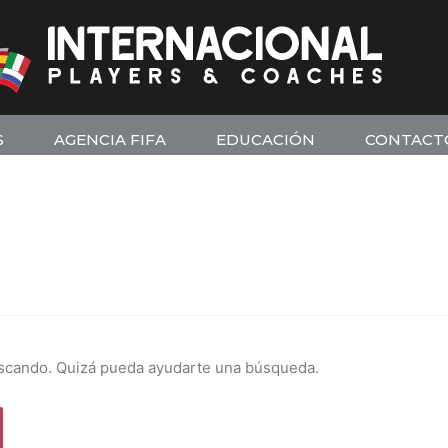
S
AGENCIA FIFA
EDUCACIÓN
CONTACT
scando. Quizá pueda ayudarte una búsqueda.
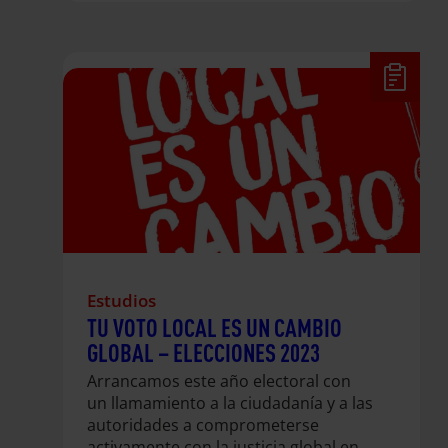
Estudios
TU VOTO LOCAL ES UN CAMBIO
GLOBAL – ELECCIONES 2023
Arrancamos este año electoral con
un llamamiento a la ciudadanía y a las
autoridades a comprometerse
activamente con la justicia global en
== == ==
**What the task asks:**
Every entry must be retyped exactly, with the pictures removed.

**Solution to the exercise:**
S
AGENCIA FIFA
EDUCACIÓN
CONTACT
scando. Quizá pueda ayudarte una búsqueda.
Estudios
TU VOTO LOCAL ES UN CAMBIO
GLOBAL – ELECCIONES 2023
Arrancamos este año electoral con
un llamamiento a la ciudadanía y a las
autoridades a comprometerse
activamente con la justicia global en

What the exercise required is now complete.